My Gym Teacher Is an Alien Overlord (3 page)

Lara shuffled her feet and smiled at me shyly. “Luke, I want to tell you something. It's kind of . . . awkward. It's not something I expected to say to you, but—”

Just then, two kids from her English class swung past, and Lara looked alarmed. Her tone changed. “Oh, I'm going to be late. Gotta shoot,” she said, hurrying off. “We should do lunch,” she called over her shoulder. “It's veggie lasagna in the cafeteria tomorrow.” And with that she turned the corner and was gone.

I stood in the empty corridor, thinking over what she'd just said. Apart from her acting all weird, two things bothered me. One, I hated veggie lasagna. Two, airplanes didn't fall out of the sky for no reason.

The Salmon Fillet of Doom

“No more
Star
Guy
for you, Luke Alfred Parker.”

When Mom discovered what had happened at school, she hit the roof. She marched into my bedroom and removed the Xbox, informing me that I could have it back at the end of the break,
if
I managed to stay out of trouble until then. Brilliant. First no S.C.A.R.F., and now no video games. I considered getting down on my knees and pleading, but I knew it would do no good. Mom was as likely to change her mind as the Joker was to start performing at children's parties.

She wouldn't let me near the computer in the living room either, which made it impossible to probe the mystery of the plummeting airplanes. I was reduced to watching the news on TV like someone from the olden days.

Annoyingly, the midair rescue was even more amazing than Lara had made it sound. As usual these days, every moment had been caught on multiple camera phones. First, you see the landing lights of the three planes as they line up for the runway. Then there's a flash and the planes suddenly drop.

The TV newspeople had overlaid the pictures with the conversation between the pilots and air traffic control. So as the first plane nosedives, you hear, “Control Tower, this is Delta Two Four. Experiencing catastrophic power loss to both engines. Attempting restart. Mayday. Mayday.” Before the control tower can respond, you hear the other two pilots call in the exact same Mayday from their cockpits.

There was even video from inside the planes. The passengers are screaming and crying. The man holding the camera phone is desperately recording a message for his children. Saying good-bye. It's awful.

And then . . .

“Look!” shouts the woman in the seat beside him, pointing a shaking finger at the window.
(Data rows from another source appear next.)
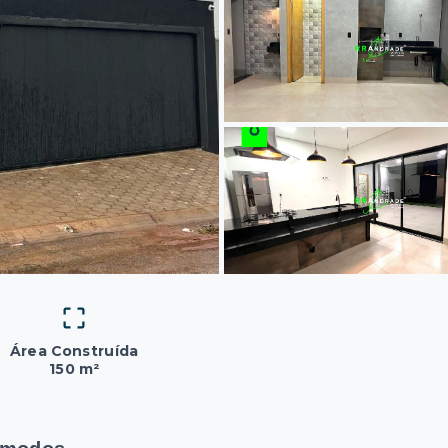
Área Construída
150 m²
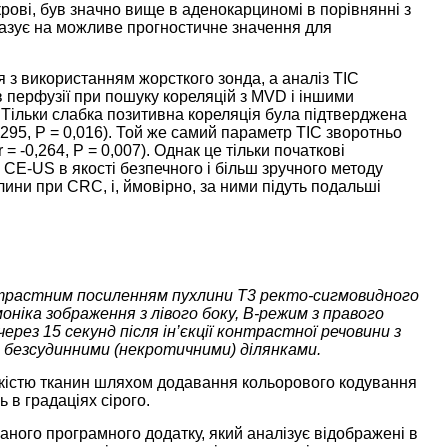
рові, був значно вище в аденокарциномі в порівнянні з
азує на можливе прогностичне значення для
з використанням жорсткого зонда, а аналіз TIC
 перфузії при пошуку кореляцій з MVD і іншими
 Тільки слабка позитивна кореляція була підтверджена
295, P = 0,016). Той же самий параметр TIC зворотньо
= -0,264, P = 0,007). Однак це тільки початкові
CE-US в якості безпечного і більш зручного методу
лини при CRC, і, ймовірно, за ними підуть подальші
нтрастним посиленням пухлини T3 ректо-сигмовидного
ніка зображення з лівого боку, В-режим з правого
рез 15 секунд після ін’єкції контрастної речовини з
 безсудинними (некротичними) ділянками.
ткістю тканин шляхом додавання кольорового кодування
 в градаціях сірого.
ного програмного додатку, який аналізує відображені в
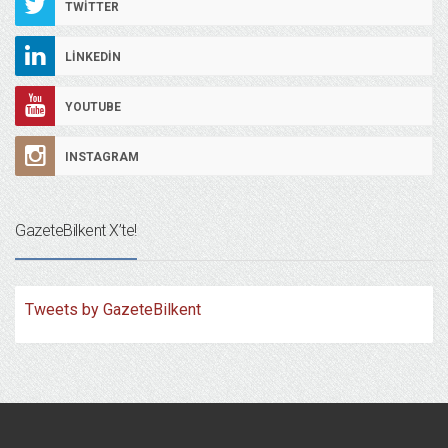
TWITTER
LINKEDIN
YOUTUBE
INSTAGRAM
GazeteBilkent X’te!
Tweets by GazeteBilkent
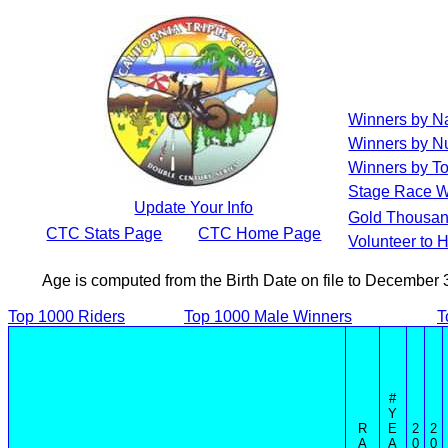
Winners by 
Winners by N
Winners by To
Stage Race W
Update Your Info
Gold Thousan
CTC Stats Page
CTC Home Page
Volunteer to 
Age is computed from the Birth Date on file to December
Top 1000 Riders
Top 1000 Male Winners
T
#
Y
R
E
2
2
A
A
0
0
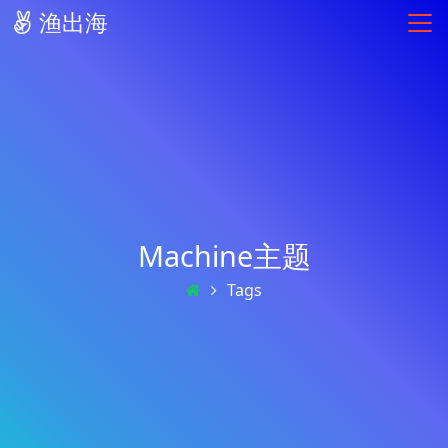
渔出海
Machine主题
Tags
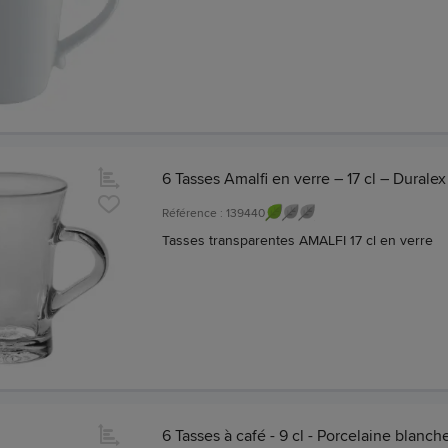
6 Tasses Amalfi en verre – 17 cl – Duralex
Référence : 139440
Tasses transparentes AMALFI 17 cl en verre
6 Tasses à café - 9 cl - Porcelaine blanch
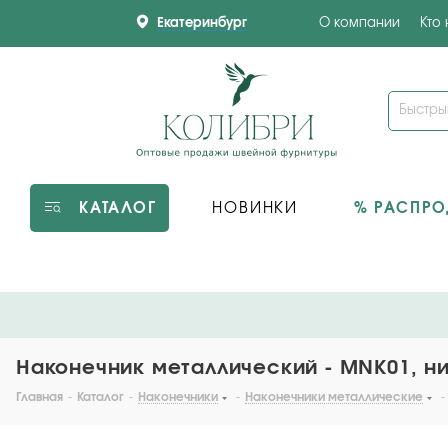
Екатеринбург
О компании
Кто
КАТАЛОГ
НОВИНКИ
% РАСПР
Наконечник металлический - MNK01, ни
Главная
-
Каталог
-
Наконечники
-
Наконечники металлические
-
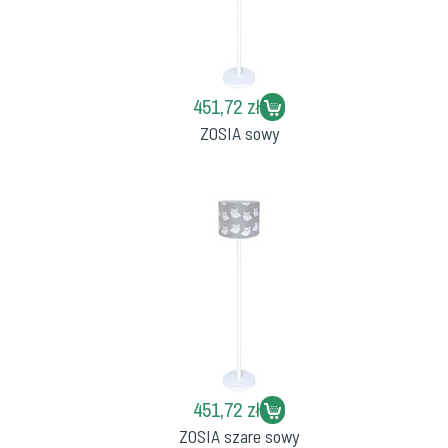
451,72 zł
ZOSIA sowy
451,72 zł
ZOSIA szare sowy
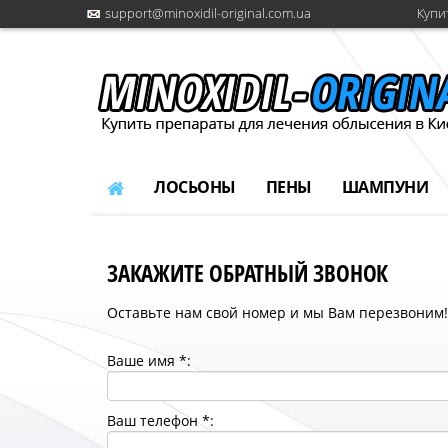
support@minoxidil-original.com.ua
Купи
ЛОСЬОНЫ
ПЕНЫ
ШАМПУНИ
ЗАКАЖИТЕ ОБРАТНЫЙ ЗВОНОК
Оставьте нам свой номер и мы Вам перезвоним!
Ваше имя *:
Ваш телефон *:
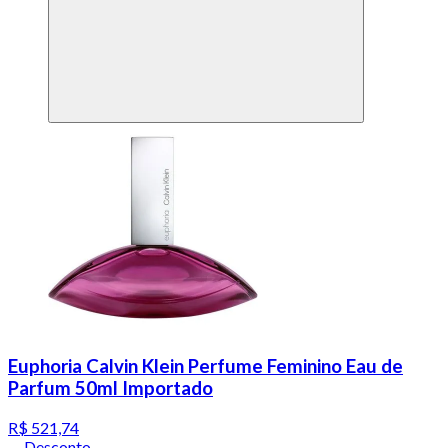
Euphoria Calvin Klein Perfume Feminino Eau de
Parfum 50ml Importado
R$ 521,74
Desconto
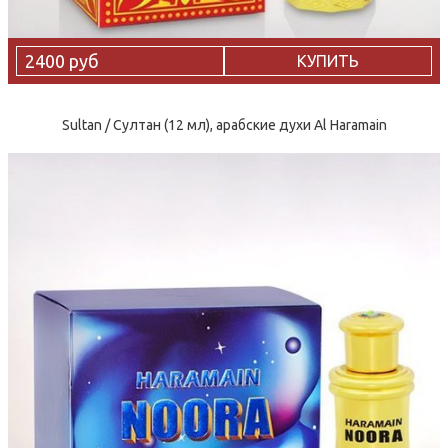
2400 руб
КУПИТЬ
Sultan / Султан (12 мл), арабские духи Al Haramain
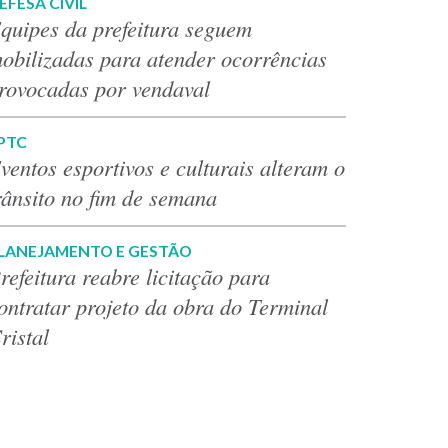
EFESA CIVIL
quipes da prefeitura seguem
obilizadas para atender ocorrências
rovocadas por vendaval
PTC
ventos esportivos e culturais alteram o
rânsito no fim de semana
LANEJAMENTO E GESTÃO
refeitura reabre licitação para
ontratar projeto da obra do Terminal
ristal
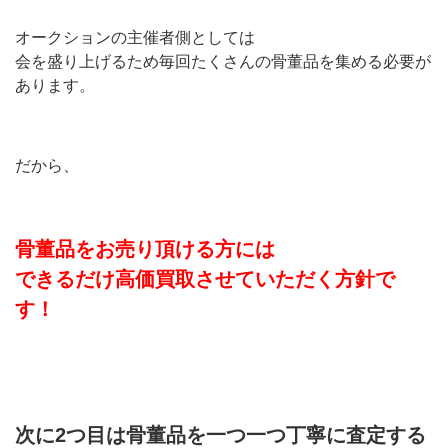
オークションの主催者側としては
会を盛り上げるため毎回たくさんの骨董品を集める必要が
あります。
だから、
骨董品をお売り頂ける方には
できるだけ高価買取させていただく方針で
す！
次に2つ目は骨董品を一つ一つ丁寧に査定する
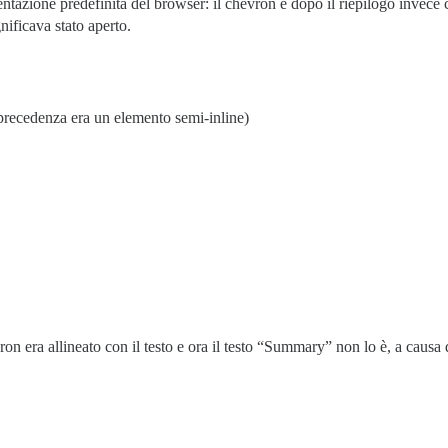
tazione predefinita del browser: il chevron è dopo il riepilogo invece c
nificava stato aperto.
 precedenza era un elemento semi-inline)
on era allineato con il testo e ora il testo “Summary” non lo è, a causa 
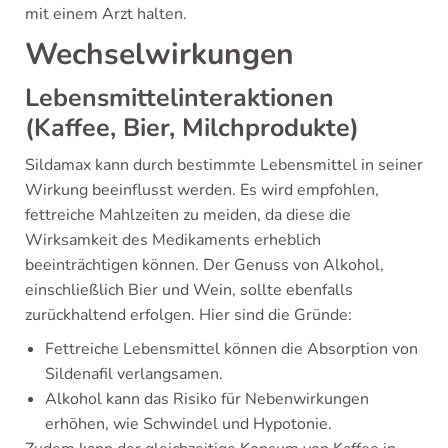
mit einem Arzt halten.
Wechselwirkungen
Lebensmittelinteraktionen
(Kaffee, Bier, Milchprodukte)
Sildamax kann durch bestimmte Lebensmittel in seiner
Wirkung beeinflusst werden. Es wird empfohlen,
fettreiche Mahlzeiten zu meiden, da diese die
Wirksamkeit des Medikaments erheblich
beeinträchtigen können. Der Genuss von Alkohol,
einschließlich Bier und Wein, sollte ebenfalls
zurückhaltend erfolgen. Hier sind die Gründe:
Fettreiche Lebensmittel können die Absorption von
Sildenafil verlangsamen.
Alkohol kann das Risiko für Nebenwirkungen
erhöhen, wie Schwindel und Hypotonie.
The man turns his phone. At first you can't see anything, but suddenly there, dropping through the clouds at three hundred miles per hour, streaking to the rescue, it's . . .

“Star Guy!” cries the woman.

“And . . . the other one!” shouts the man.

The coverage switches back to the outside of the planes. You see Star Guy approaching, cape fluttering in the wind, sun glinting off his sigil. He loops around the wings, containing the failing engines with his force field; then he uses his telekinetic power to stop the planes' rapid descent. Dark Flutter dispatches pigeons to the wingtips, steadying the aircraft. Then Star Guy flies alongside the cockpit of the first aircraft and throws the pilots a salute, before leading them in for a perfect landing.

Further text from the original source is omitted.